■ Task statement
Word for word, and without a single picture, repeat the entries.

■ Items from a dataset
+++
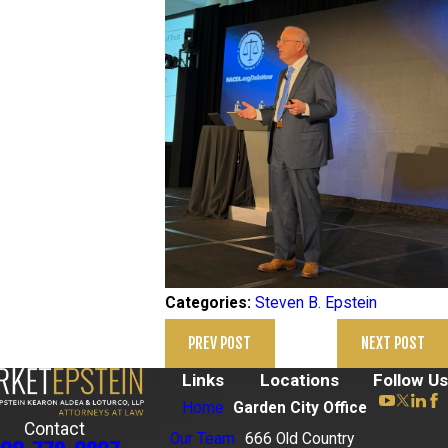
Steven B. Epstein
Categories:
PREV POST
NEXT POST
Links
Locations
Follow Us
Home
Garden City Office
Contact
Our Team
666 Old Country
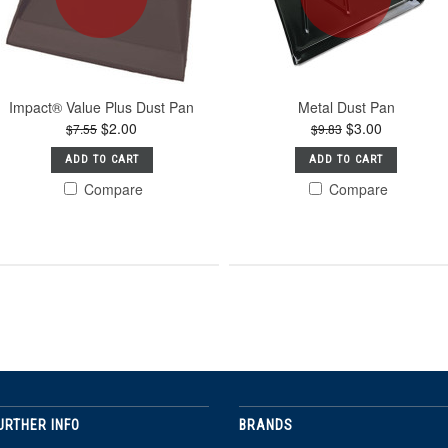
Impact® Value Plus Dust Pan
Metal Dust Pan
$2.00
$3.00
$7.55
$9.83
ADD TO CART
ADD TO CART
Compare
Compare
URTHER INFO
BRANDS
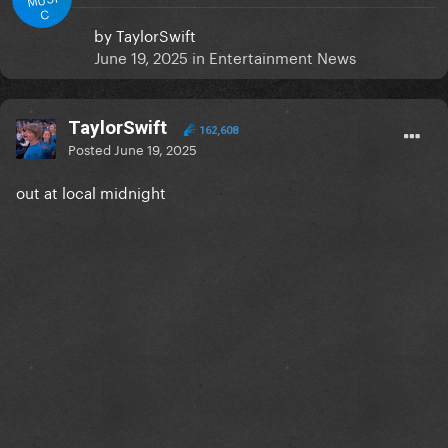
C
by
TaylorSwift
June 19, 2025
in
Entertainment News
TaylorSwift
162,608
Posted
June 19, 2025
out at local midnight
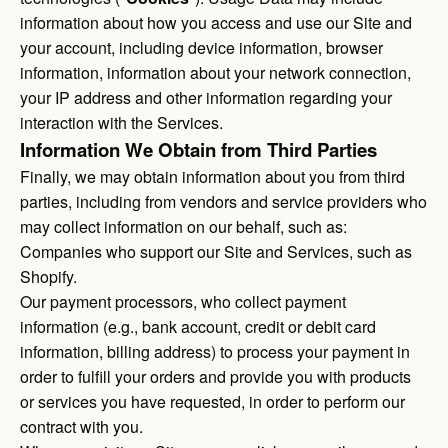
information about how you access and use our Site and
your account, including device information, browser
information, information about your network connection,
your IP address and other information regarding your
interaction with the Services.
Information We Obtain from Third Parties
Finally, we may obtain information about you from third
parties, including from vendors and service providers who
may collect information on our behalf, such as:
Companies who support our Site and Services, such as
Shopify.
Our payment processors, who collect payment
information (e.g., bank account, credit or debit card
information, billing address) to process your payment in
order to fulfill your orders and provide you with products
or services you have requested, in order to perform our
contract with you.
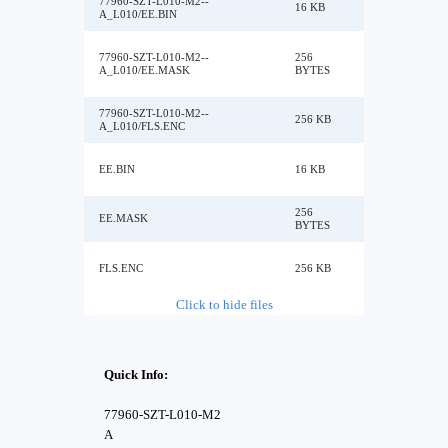
77960-SZT-L010-M2--
16 KB
A_L010/EE.BIN
77960-SZT-L010-M2--
256
A_L010/EE.MASK
BYTES
77960-SZT-L010-M2--
256 KB
A_L010/FLS.ENC
EE.BIN
16 KB
256
EE.MASK
BYTES
FLS.ENC
256 KB
Click to hide files
Quick Info:
77960-SZT-L010-M2
A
+++
■ Solution for this exercise
Steven B. Epstein
Categories:
PREV POST
NEXT POST
Links
Locations
Follow Us
Home
Garden City Office
Contact
Our Team
666 Old Country
Impact® Value Plus Dust Pan
Metal Dust Pan
$2.00
$3.00
$7.55
$9.83
ADD TO CART
ADD TO CART
Compare
Compare
URTHER INFO
BRANDS
C
by
TaylorSwift
June 19, 2025
in
Entertainment News
TaylorSwift
162,608
Posted
June 19, 2025
out at local midnight
information about how you access and use our Site and
your account, including device information, browser
information, information about your network connection,
your IP address and other information regarding your
interaction with the Services.
Information We Obtain from Third Parties
Finally, we may obtain information about you from third
parties, including from vendors and service providers who
may collect information on our behalf, such as:
Companies who support our Site and Services, such as
Shopify.
Our payment processors, who collect payment
information (e.g., bank account, credit or debit card
information, billing address) to process your payment in
order to fulfill your orders and provide you with products
or services you have requested, in order to perform our
contract with you.
77960-SZT-L010-M2--
16 KB
A_L010/EE.BIN
77960-SZT-L010-M2--
256
A_L010/EE.MASK
BYTES
77960-SZT-L010-M2--
256 KB
A_L010/FLS.ENC
EE.BIN
16 KB
256
EE.MASK
BYTES
FLS.ENC
256 KB
Click to hide files
Quick Info:
77960-SZT-L010-M2
A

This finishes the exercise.